Keen to show he still possessed humor, The Host once held a halloween event with themselves in costume: Come, make your way through the robot house, and journey to see The (Friendly) Monster(!) at its heart. (Though some children were disturbed by their visit with The Host and his associated life-support machines, many told their parents that they thought it was “so scary it was cool”; The Host signalled he did not wish to be in any selfies with the children, so there’s no visual record of this, but one kid did make a meme to commemorate it: they superimposed a vintage photo of The Host’s face onto an ancient still of the monster from Frankenstein – unbeknownst to the kid who made it, the host subsequently kept a laminated printout of this photo on their desk.

We loved these parties and for many people they were highlights of the year – strange, semi-random occasions that brought every person in the town together, sometimes with props, and always with food and cheer.

Of course, there was a trade occuring.

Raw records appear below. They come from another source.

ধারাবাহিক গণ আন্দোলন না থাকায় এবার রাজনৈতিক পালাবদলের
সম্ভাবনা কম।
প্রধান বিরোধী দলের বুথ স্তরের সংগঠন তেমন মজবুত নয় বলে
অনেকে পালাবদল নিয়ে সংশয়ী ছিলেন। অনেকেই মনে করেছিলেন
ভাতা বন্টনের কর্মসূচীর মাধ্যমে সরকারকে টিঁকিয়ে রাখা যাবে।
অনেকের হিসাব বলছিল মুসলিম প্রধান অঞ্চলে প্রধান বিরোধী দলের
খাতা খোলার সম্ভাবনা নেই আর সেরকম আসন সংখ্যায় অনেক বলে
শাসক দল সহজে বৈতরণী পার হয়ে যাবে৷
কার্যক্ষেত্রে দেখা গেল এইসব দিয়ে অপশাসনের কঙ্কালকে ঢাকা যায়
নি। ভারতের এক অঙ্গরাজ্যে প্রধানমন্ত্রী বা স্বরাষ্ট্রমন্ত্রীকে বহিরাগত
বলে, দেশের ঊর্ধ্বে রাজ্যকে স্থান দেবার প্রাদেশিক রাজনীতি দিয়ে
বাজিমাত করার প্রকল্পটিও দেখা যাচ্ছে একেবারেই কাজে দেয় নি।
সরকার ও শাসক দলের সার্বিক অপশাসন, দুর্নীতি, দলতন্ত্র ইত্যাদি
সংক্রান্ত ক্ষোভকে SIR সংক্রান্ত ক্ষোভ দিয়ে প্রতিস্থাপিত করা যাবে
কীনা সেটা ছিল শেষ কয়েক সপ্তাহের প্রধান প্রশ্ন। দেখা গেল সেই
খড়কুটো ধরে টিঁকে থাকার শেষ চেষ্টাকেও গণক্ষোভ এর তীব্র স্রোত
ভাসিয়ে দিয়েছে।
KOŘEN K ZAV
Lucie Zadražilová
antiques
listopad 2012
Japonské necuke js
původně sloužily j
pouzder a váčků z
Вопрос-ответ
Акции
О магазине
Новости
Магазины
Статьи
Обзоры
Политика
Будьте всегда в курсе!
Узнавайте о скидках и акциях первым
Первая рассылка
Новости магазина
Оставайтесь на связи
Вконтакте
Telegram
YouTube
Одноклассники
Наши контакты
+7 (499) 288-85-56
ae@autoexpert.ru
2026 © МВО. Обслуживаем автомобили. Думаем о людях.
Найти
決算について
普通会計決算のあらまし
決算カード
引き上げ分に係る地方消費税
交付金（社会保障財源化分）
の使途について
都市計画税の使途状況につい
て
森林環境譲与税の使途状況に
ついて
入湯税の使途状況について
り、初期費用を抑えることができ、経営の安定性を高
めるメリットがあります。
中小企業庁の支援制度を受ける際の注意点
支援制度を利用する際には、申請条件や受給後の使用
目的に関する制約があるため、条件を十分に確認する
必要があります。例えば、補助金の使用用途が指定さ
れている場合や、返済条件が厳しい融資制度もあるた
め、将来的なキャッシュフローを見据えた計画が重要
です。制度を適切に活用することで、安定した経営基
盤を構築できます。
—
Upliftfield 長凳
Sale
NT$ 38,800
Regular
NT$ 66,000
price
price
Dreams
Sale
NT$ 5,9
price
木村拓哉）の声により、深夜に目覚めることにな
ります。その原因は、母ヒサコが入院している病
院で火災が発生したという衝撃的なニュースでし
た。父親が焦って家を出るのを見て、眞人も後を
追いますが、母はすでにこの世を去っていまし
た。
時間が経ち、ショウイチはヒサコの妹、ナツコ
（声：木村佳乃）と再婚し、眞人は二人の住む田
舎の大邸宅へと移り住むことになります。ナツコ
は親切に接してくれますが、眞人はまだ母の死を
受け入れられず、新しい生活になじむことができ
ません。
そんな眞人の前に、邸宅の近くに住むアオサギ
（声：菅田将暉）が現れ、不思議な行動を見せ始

After The Host died and a protracted series of legal battles with his estate eventually lead to the release of certain data relating to the events, we learned the nature of this trade: in exchange for all the champagne, the robots that learned to juggle, the live webcam feeds from safari parks beamed in and projected on walls, the drinks that were themselves tailored to each individual guest, the rope swings that hung from ancient trees that had always had rope swings leading to the rope having bitten into the bark and the children to call them “the best swings in the entire world”; in exchange for all of this, The Host had taken something from us: our selves. The cameras that watched us during the events recorded our movements, our laughs, our sighs, our gossip – all of it.

Are we angry? Some, but not many. Confused? I think none of us are confused. Grateful? Yes, I think we’re all grateful for it. It’s hard to begrudge what The Host did – fed our data, our body movements, our speech, into his own robots, so that after the parties had ended and the glasses were cleaned and the corridors vacuumed, he could ask his robots to hold a second, private party. Here, we understand, The Host would mingle with guests, going on their motorized chair through the crowds of robots and listening intently to conversations, or pausing to watch two robots mimic two humans falling in love.

It is said that, on the night The Host died, a band of teenagers near the corner of the estate piloted a drone up to altitude and tried to look down at the house; their footage shows a camera drone hovering in front of one of the ancient rope swings, filming one robot pushing another smaller robot on the swing. “Yeahhhhhhh!” the synthesized human voice says, coming from the smaller robot’s mouth. “This is the best swing ever!”.

Things that inspired this story: Malleability; resilience; adaptability; Stephen Hawking; physically-but-not-mentally-disabling health issues; the notion of a deeply felt platonic love for the world and all that is within it; technology as a filter, an interface, a telegram that guarantees its own delivery.